La historia sin registro corre el riesgo de no ser tal, degradada a mito o
leyenda. Así, las pirámides egipcias sin jeroglíficos no serían más que saqueados
montículos mortuorios; Ciro, sin Jenofonte, estuviera en la misma categoría que
el Rey Arturo; al tiempo que la conquista del Imperio Azteca por un puñado de
aventureros desprovistos de retorno sería inexplicable sin el recuento senil de
un antiguo alférez. De la historia parte el registro; del registro, la
autenticidad de la historia. De ahí que para extremistas de toda laya no basta
la muerte de la persona: es necesario también matar al personaje; que es decir,
eliminar el registro de la historia que lo convirtió de lo primero (carne
fugaz) en lo segundo (memoria tenaz).
El intento de asesinato de la historia ha sido practicado en todas las
épocas y civilizaciones.
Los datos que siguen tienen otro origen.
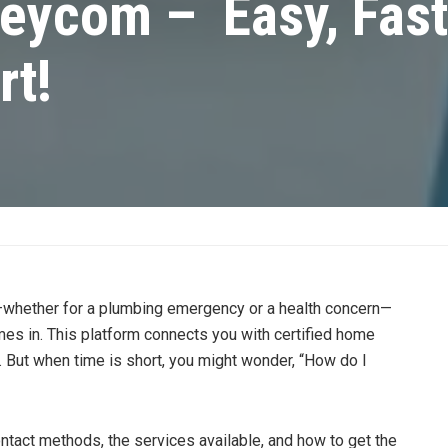
eycom – Easy, Fast
rt!
lp—whether for a plumbing emergency or a health concern—
s in. This platform connects you with certified home
e. But when time is short, you might wonder, “How do I
contact methods, the services available, and how to get the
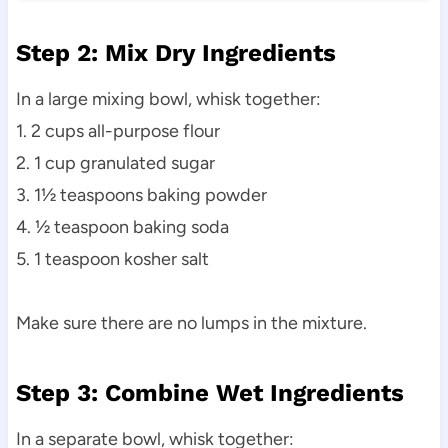
Step 2: Mix Dry Ingredients
In a large mixing bowl, whisk together:
1. 2 cups all-purpose flour
2. 1 cup granulated sugar
3. 1½ teaspoons baking powder
4. ½ teaspoon baking soda
5. 1 teaspoon kosher salt
Make sure there are no lumps in the mixture.
Step 3: Combine Wet Ingredients
In a separate bowl, whisk together:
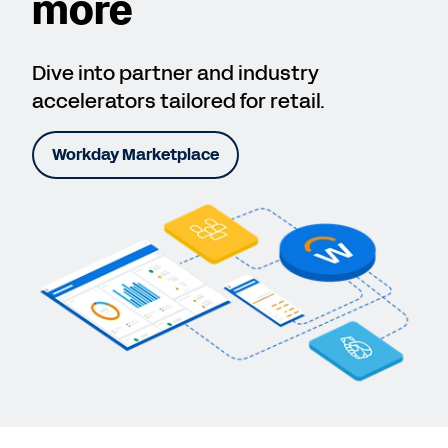
more
Dive into partner and industry
accelerators tailored for retail.
Workday Marketplace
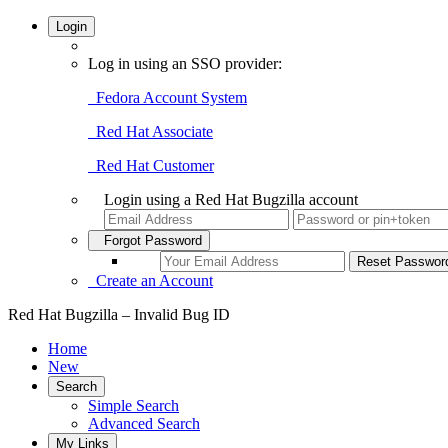
Login
Log in using an SSO provider:
Fedora Account System
Red Hat Associate
Red Hat Customer
Login using a Red Hat Bugzilla account
Forgot Password
Create an Account
Red Hat Bugzilla – Invalid Bug ID
Home
New
Search
Simple Search
Advanced Search
My Links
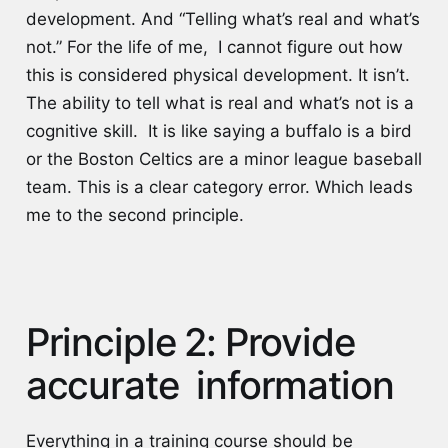
development. And “Telling what’s real and what’s
not.” For the life of me, I cannot figure out how
this is considered physical development. It isn’t.
The ability to tell what is real and what’s not is a
cognitive skill. It is like saying a buffalo is a bird
or the Boston Celtics are a minor league baseball
team. This is a clear category error. Which leads
me to the second principle.
Principle 2: Provide
accurate information
Everything in a training course should be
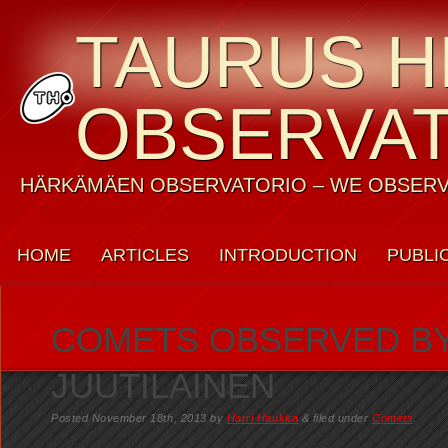
TAURUS H
OBSERVA
HÄRKÄMÄEN OBSERVATORIO – WE OBSERV
HOME
ARTICLES
INTRODUCTION
PUBLI
WEATHER
CONTACT US
PRIVACY POLICY
COMETS OBSERVED BY
JUUTILAINEN
Posted
November 18th, 2013
by
Harri Haukka
&
filed under
Comets
.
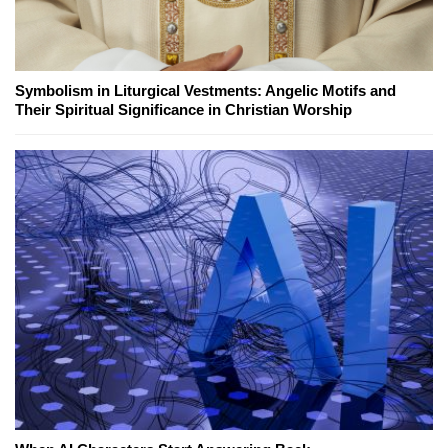
Symbolism in Liturgical Vestments: Angelic Motifs and
Their Spiritual Significance in Christian Worship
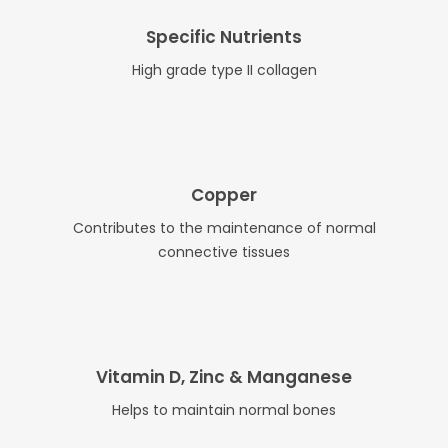
Specific Nutrients
High grade type II collagen
Copper
Contributes to the maintenance of normal
connective tissues
Vitamin D, Zinc & Manganese
Helps to maintain normal bones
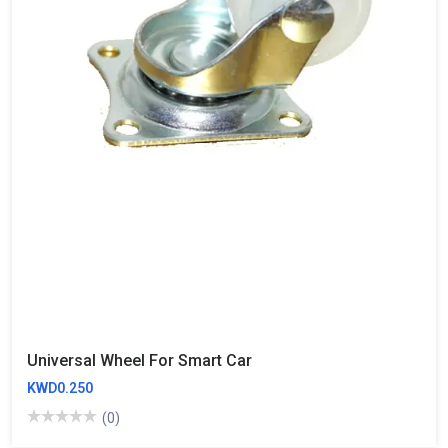
Universal Wheel For Smart Car
KWD0.250
(0)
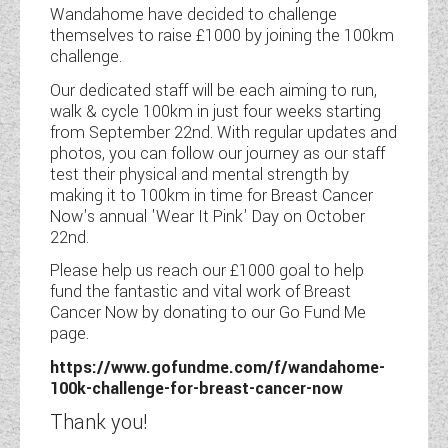
Wandahome have decided to challenge
themselves to raise £1000 by joining the 100km
COACHMAN CARAVANS
challenge.
DETHLEFFS MOTORHOMES
Our dedicated staff will be each aiming to run,
walk & cycle 100km in just four weeks starting
DETHLEFFS CAMPERVANS
from September 22nd. With regular updates and
photos, you can follow our journey as our staff
FLEURETTE/FLORIUM MOTORHOMES
test their physical and mental strength by
making it to 100km in time for Breast Cancer
GIOTTILINE MOTORHOMES
Now's annual 'Wear It Pink' Day on October
22nd.
GIOTTILINE CAMPERVANS
Please help us reach our £1000 goal to help
fund the fantastic and vital work of Breast
SUN LIVING MOTORHOMES
Cancer Now by donating to our Go Fund Me
page.
SWIFT CARAVANS
https://www.gofundme.com/f/wandahome-
SWIFT MOTORHOMES
100k-challenge-for-breast-cancer-now
Thank you!
SWIFT CAMPERVANS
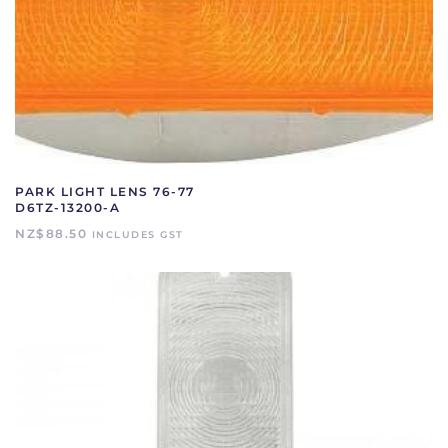
PARK LIGHT LENS 76-77
D6TZ-13200-A
NZ$
88.50
INCLUDES GST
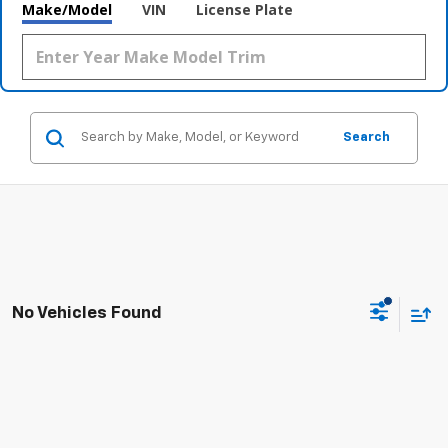
Make/Model
VIN
License Plate
Search
No Vehicles Found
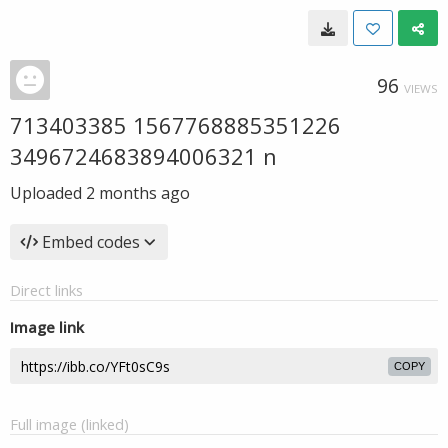
96
VIEWS
713403385 1567768885351226
3496724683894006321 n
Uploaded
2 months ago
Embed codes
Direct links
Image link
COPY
Full image (linked)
En el Occidente actual, como en la novela de Agatha
Christie que parodio en el título, son muchos los que alzan vengativos el arma
asesina ante un aterrorizado Poirot público: anarquistas (ahora llamados
“antisistema”), comunistas reciclados con diversas etiquetas, religiosos
fundamentalistas de disímiles credos “evangelizando” a la fuerza, nacionalistas
excluyentes de intransigencia totalitaria, y otros de igual o semejante calaña;
todos los cuales, en sentido general, no son más que entes frustrados o
inadaptados que quieren culpar a la historia de sus propios fracasos.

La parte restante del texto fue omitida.